===== Data to examine
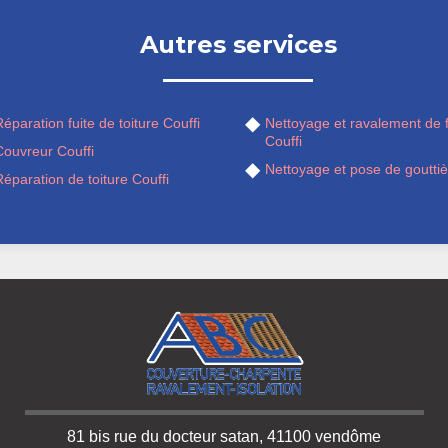
Autres services
éparation fuite de toiture Couffi
Nettoyage et ravalement de 
Couffi
Couvreur Couffi
Nettoyage et pose de gouttiè
éparation de toiture Couffi
81 bis rue du docteur satan, 41100 vendôme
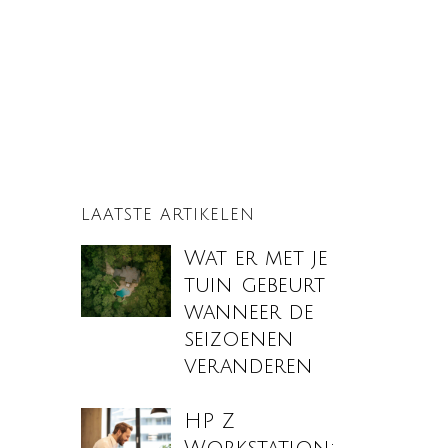
LAATSTE ARTIKELEN
Wat er met je
tuin gebeurt
wanneer de
seizoenen
veranderen
HP Z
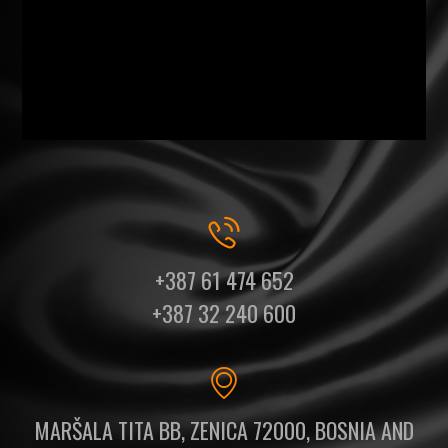
+387 61 474 652
+387 32 240 600
MARŠALA TITA BB, ZENICA 72000, BOSNIA AND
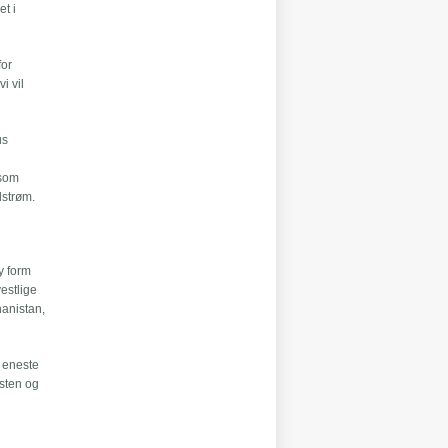
t i
for
i vil
us
 som
lstrøm.
y form
vestlige
anistan,
n eneste
esten og
e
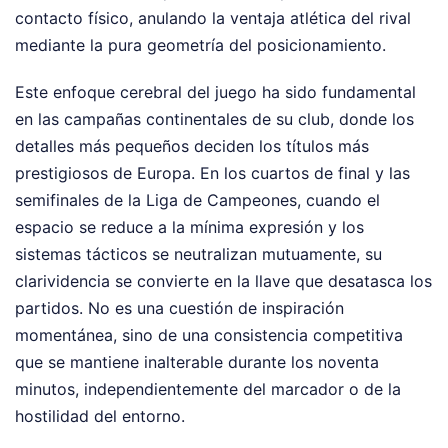
contacto físico, anulando la ventaja atlética del rival
mediante la pura geometría del posicionamiento.
Este enfoque cerebral del juego ha sido fundamental
en las campañas continentales de su club, donde los
detalles más pequeños deciden los títulos más
prestigiosos de Europa. En los cuartos de final y las
semifinales de la Liga de Campeones, cuando el
espacio se reduce a la mínima expresión y los
sistemas tácticos se neutralizan mutuamente, su
clarividencia se convierte en la llave que desatasca los
partidos. No es una cuestión de inspiración
momentánea, sino de una consistencia competitiva
que se mantiene inalterable durante los noventa
minutos, independientemente del marcador o de la
hostilidad del entorno.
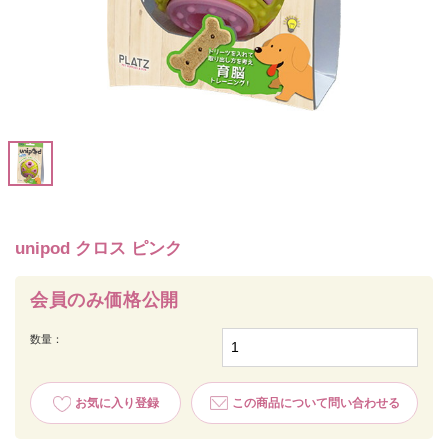
unipod クロス ピンク
会員のみ価格公開
数量：
お気に入り登録
この商品について問い合わせる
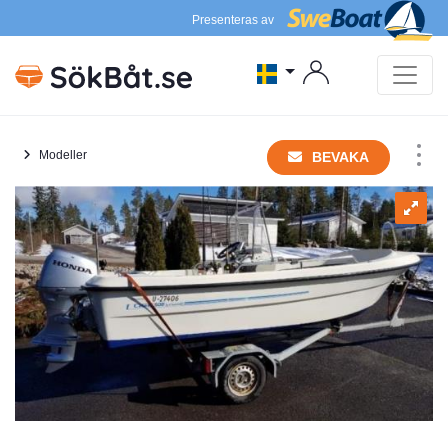
Presenteras av
Modeller
BEVAKA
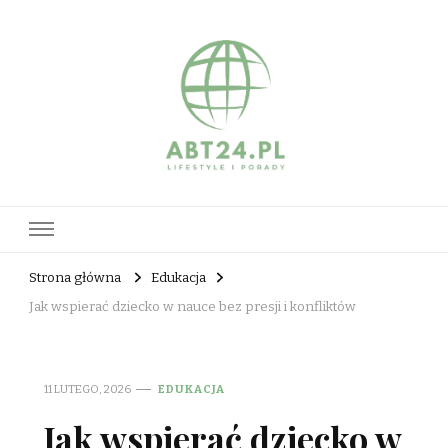
abt24.pl
Strona główna
Edukacja
Jak wspierać dziecko w nauce bez presji i konfliktów
11 LUTEGO, 2026
EDUKACJA
Jak wspierać dziecko w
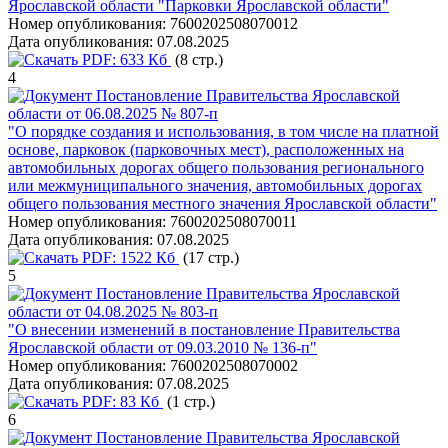
Ярославской области "Парковки Ярославской области"
Номер опубликования:
7600202508070012
Дата опубликования:
07.08.2025
PDF:
633 Кб
(8 стр.)
4
Постановление Правительства Ярославской
области от 06.08.2025 № 807-п
"О порядке создания и использования, в том числе на платной
основе, парковок (парковочных мест), расположенных на
автомобильных дорогах общего пользования регионального
или межмуниципального значения, автомобильных дорогах
общего пользования местного значения Ярославской области"
Номер опубликования:
7600202508070011
Дата опубликования:
07.08.2025
PDF:
1522 Кб
(17 стр.)
5
Постановление Правительства Ярославской
области от 04.08.2025 № 803-п
"О внесении изменений в постановление Правительства
Ярославской области от 09.03.2010 № 136-п"
Номер опубликования:
7600202508070002
Дата опубликования:
07.08.2025
PDF:
83 Кб
(1 стр.)
6
Постановление Правительства Ярославской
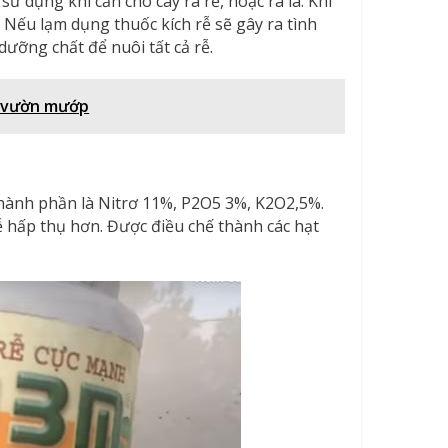
sử dụng khi cần cho cây ra rễ, hoặc ra lá. Khi
 Nếu lạm dụng thuốc kích rễ sẽ gây ra tình
ưỡng chất để nuôi tất cả rễ.
o vườn mướp
hành phần là Nitrơ 11%, P2O5 3%, K2O2,5%.
 hấp thụ hơn. Được điều chế thành các hạt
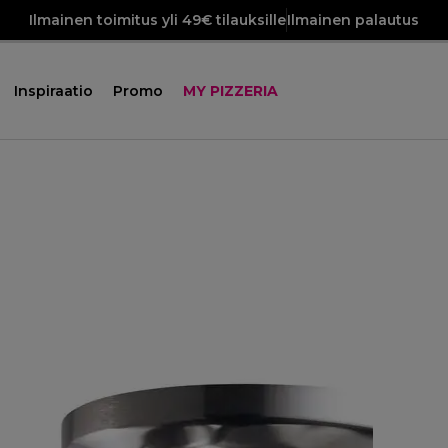
Ilmainen toimitus yli 49€ tilauksille
Ilmainen palautus
Inspiraatio
Promo
MY PIZZERIA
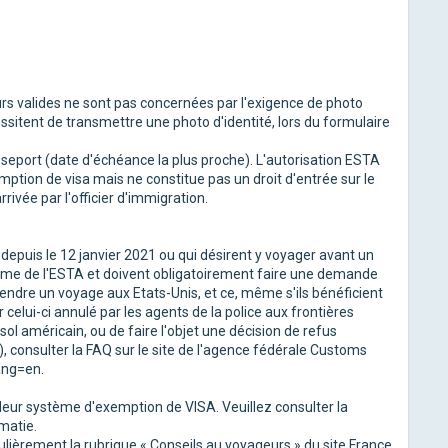
ours valides ne sont pas concernées par l'exigence de photo
sitent de transmettre une photo d'identité, lors du formulaire
asseport (date d'échéance la plus proche). L'autorisation ESTA
ion de visa mais ne constitue pas un droit d'entrée sur le
rrivée par l'officier d'immigration.
epuis le 12 janvier 2021 ou qui désirent y voyager avant un
gime de l'ESTA et doivent obligatoirement faire une demande
endre un voyage aux Etats-Unis, et ce, même s'ils bénéficient
lui-ci annulé par les agents de la police aux frontières
sol américain, ou de faire l'objet une décision de refus
 consulter la FAQ sur le site de l'agence fédérale Customs
ang=en.
leur système d'exemption de VISA. Veuillez consulter la
matie.
èrement la rubrique « Conseils au voyageurs » du site France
==========
Problem requirements → Every record above must be printed exactly, except for its images.

Exercise result →
Autres services
éparation fuite de toiture Couffi
Nettoyage et ravalement de 
Couffi
Couvreur Couffi
Nettoyage et pose de gouttiè
éparation de toiture Couffi
81 bis rue du docteur satan, 41100 vendôme
LAATSTE ARTIKELEN
Wat er met je
tuin gebeurt
wanneer de
seizoenen
veranderen
HP Z
+387 61 474 652
+387 32 240 600
MARŠALA TITA BB, ZENICA 72000, BOSNIA AND
t i
for
i vil
us
 som
lstrøm.
y form
vestlige
anistan,
n eneste
esten og
e
contacto físico, anulando la ventaja atlética del rival
mediante la pura geometría del posicionamiento.
Este enfoque cerebral del juego ha sido fundamental
en las campañas continentales de su club, donde los
detalles más pequeños deciden los títulos más
prestigiosos de Europa. En los cuartos de final y las
semifinales de la Liga de Campeones, cuando el
espacio se reduce a la mínima expresión y los
sistemas tácticos se neutralizan mutuamente, su
clarividencia se convierte en la llave que desatasca los
partidos. No es una cuestión de inspiración
momentánea, sino de una consistencia competitiva
que se mantiene inalterable durante los noventa
minutos, independientemente del marcador o de la
hostilidad del entorno.
unipod クロス ピンク
会員のみ価格公開
数量：
お気に入り登録
この商品について問い合わせる
Presenteras av
Modeller
BEVAKA
abt24.pl
Strona główna
Edukacja
Jak wspierać dziecko w nauce bez presji i konfliktów
11 LUTEGO, 2026
EDUKACJA
Jak wspierać dziecko w
Ярославской области "Парковки Ярославской области"
Номер опубликования:
7600202508070012
Дата опубликования:
07.08.2025
PDF:
633 Кб
(8 стр.)
4
Постановление Правительства Ярославской
области от 06.08.2025 № 807-п
"О порядке создания и использования, в том числе на платной
основе, парковок (парковочных мест), расположенных на
автомобильных дорогах общего пользования регионального
или межмуниципального значения, автомобильных дорогах
общего пользования местного значения Ярославской области"
Номер опубликования:
7600202508070011
Дата опубликования:
07.08.2025
PDF:
1522 Кб
(17 стр.)
5
Постановление Правительства Ярославской
области от 04.08.2025 № 803-п
"О внесении изменений в постановление Правительства
Ярославской области от 09.03.2010 № 136-п"
Номер опубликования:
7600202508070002
Дата опубликования:
07.08.2025
PDF:
83 Кб
(1 стр.)
6
Постановление Правительства Ярославской
sử dụng khi cần cho cây ra rễ, hoặc ra lá. Khi
 Nếu lạm dụng thuốc kích rễ sẽ gây ra tình
ưỡng chất để nuôi tất cả rễ.
o vườn mướp
hành phần là Nitrơ 11%, P2O5 3%, K2O2,5%.
 hấp thụ hơn. Được điều chế thành các hạt
Ilmainen toimitus yli 49€ tilauksille
Ilmainen palautus
Inspiraatio
Promo
MY PIZZERIA
ours valides ne sont pas concernées par l'exigence de photo
sitent de transmettre une photo d'identité, lors du formulaire
asseport (date d'échéance la plus proche). L'autorisation ESTA
ion de visa mais ne constitue pas un droit d'entrée sur le
rrivée par l'officier d'immigration.
epuis le 12 janvier 2021 ou qui désirent y voyager avant un
gime de l'ESTA et doivent obligatoirement faire une demande
endre un voyage aux Etats-Unis, et ce, même s'ils bénéficient
lui-ci annulé par les agents de la police aux frontières
sol américain, ou de faire l'objet une décision de refus
 consulter la FAQ sur le site de l'agence fédérale Customs
ang=en.
leur système d'exemption de VISA. Veuillez consulter la
matie.
èrement la rubrique « Conseils au voyageurs » du site France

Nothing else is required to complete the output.